After a few weeks I executed (again) a pipeline lo...
# troubleshooting
j
After a few weeks I executed (again) a pipeline locally and it fails:
Copy code
(.venv) jacek@holly:~/work/src/panther-internal-analytics$ make extract_load 
cd "data_pipeline" && meltano --environment $ELT_ENVIRONMENT run tap-salesforce $MELTANO_TARGET
Need help fixing this problem? Visit <http://melta.no/> for troubleshooting steps, or to
join our friendly Slack community.

Emitter.__init__() got an unexpected keyword argument 'request_timeout'
make: *** [Makefile:25: extract_load] Error 1
I deleted virtualenv and .meltano and installed everything from scratch, it did not help. Anyone hit this issue?
w
@edgar_ramirez_mondragon I believe we saw this recently with
tap-jaffle-shop-template
@jan_soubusta Could you please run
pip freeze
, and provide us with the output
j
pip freeze result
w
You're using
snowplow-tracker==0.10.0
, which is surprising since the
Emitter
class for that version has the keyword argument `request_timeout`: https://github.com/snowplow/snowplow-python-tracker/blob/0.10.0/snowplow_tracker/emitters.py#L61
What version of Meltano are you using @jan_soubusta?

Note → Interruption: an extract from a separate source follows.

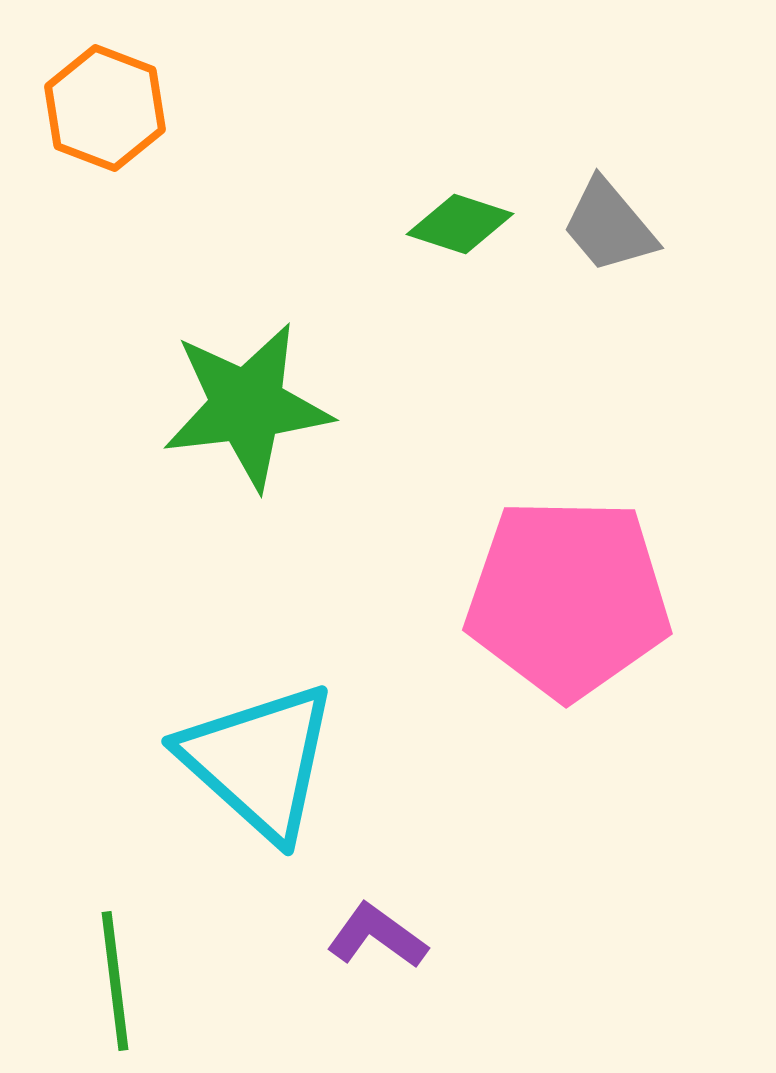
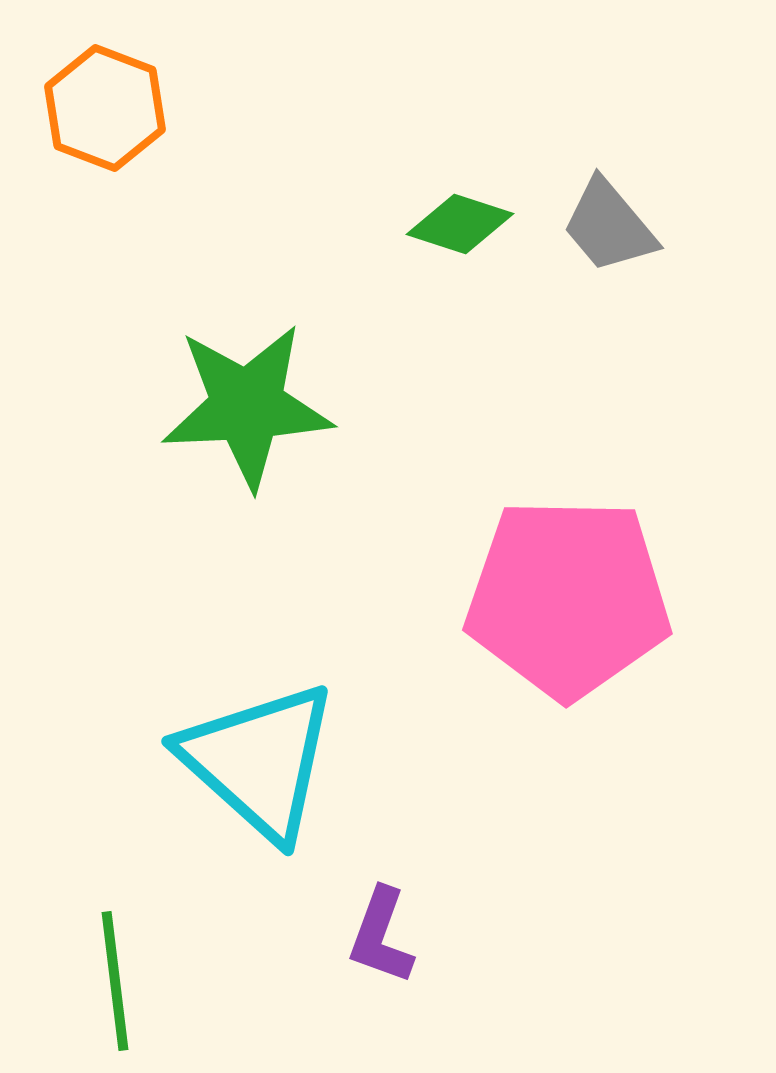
green star: rotated 4 degrees clockwise
purple L-shape: moved 4 px right; rotated 106 degrees counterclockwise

Have you installed anything else into the virtualenv with Meltano? You have about 30 more dependencies than I would expect from a clean installation.
j
Meltano 2.15.3 To simplify onboarding, devs install meltano, dbt and some other libs into the same virtual environment
Only locally, in the pipeline I build separate images
w
Perhaps we could get some useful information by running with
--log-level=debug
. Another thing to check is what the output of the following is:
Copy code
python -c 'import inspect, snowplow_tracker; print(snowplow_tracker.__version__); print(inspect.signature(snowplow_tracker.emitters.Emitter))'
u
devs install meltano, dbt and some other libs into the same virtual environment
If you change the installation order that might fix it, i.e. installing meltano after dbt and other libs. I suspect dbt’s snowplow tracker requirement is the offender.
w
I figured it might be something like that, but the
pip freeze
results suggest that a valid version of
snowplow-tracker
is installed, so now I'm not sure
j
There is the result of the execution with --log-level-debug
Looks like core/tracker.py is responsible, not sure what is the purpose of this tracker
ah, I see:
Copy code
"""Meltano tracker backed by Snowplow."""
Copy code
(.venv) jacek@holly:~/work/src/panther-internal-analytics/data_pipeline$ python -c 'import inspect, snowplow_tracker; print(snowplow_tracker.__version__); print(inspect.signature(snowplow_tracker.emitters.Emitter))'
0.0.2
(endpoint, protocol='http', port=None, method='get', buffer_size=None, on_success=None, on_failure=None, byte_limit=None)
Copy code
(.venv) jacek@holly:~/work/src/panther-internal-analytics/data_pipeline$ pip list | grep snowplow
minimal-snowplow-tracker   0.0.2
snowplow-tracker           0.10.0
So the minimal-snowplow-tracker is used in this case, if I understand it well
Copy code
pip install --upgrade snowplow-tracker
helps. It upgrades from 0.10.0 to 0.15.0. Will set the version in my requirements file.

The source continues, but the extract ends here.